Healing Springs
Frigid water. Clear, icy cold water spilling across the rocks, pooled in a smooth nature-made basin just waiting for the thirsty to come and drink. That was what was known as the healing springs.
As a child, my interest in the spring water wasn’t medicinal. It was the simple delight of plunging hot, dirty toes and legs, calves-high, in the streams that ran from it. I also had heightened interest in the springs when grandpa sent a cousin to extricate one of the watermelons from where it had been banked in the water’s edge to cool for a summer treat.
The mineral content of the spring water did make it unique, and the taste of water cooled and purified from flowing through the mountains couldn’t be replicated. But healing properties?
When Christ met the woman at Jacob’s well in John 4:7-15, he described to her a water unlike any other, a truly healing spring. The Samaritan woman was there for a bucket of water to quench her thirst. We don’t know how old she was, but we know that she’d had five relationships and was in a sixth relationship as she spoke with Christ that day. From that statement alone, we can guess that her life had been complicated. Jesus described a water that would satisfy more than her physical thirst. He told her that drinking the water that he provided would quench her soul’s thirst and provide eternal life (vs. 13, CEB). He, the living spring, could provide healing for her tattered life, and by drinking, she would have eternal life.

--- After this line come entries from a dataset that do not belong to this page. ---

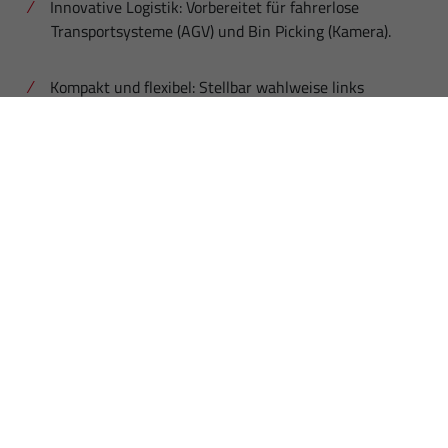
Innovative Logistik: Vorbereitet für fahrerlose
Transportsysteme (AGV) und Bin Picking (Kamera).
Kompakt und flexibel: Stellbar wahlweise links
oder rechts der CNC-Maschine dank kompaktem
Design.
Erweiterte Prozesse: Integration von Entgraten,
Reinigen und Bauteilbeschriftung direkt in der
Zelle.
LÖSUNGEN FÜR DIE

Today, Jesus extends the same offer to us. “All who are thirsty should come to me! All who believe in me should drink! As the scripture said concerning me, Rivers of living water will flow out from within him” (John 7:37-38 CEB).
Physical water can satisfy physical thirst, but spiritual water that flows from Christ provides life everlasting. Are you thirsty? Come and drink from the eternal spring.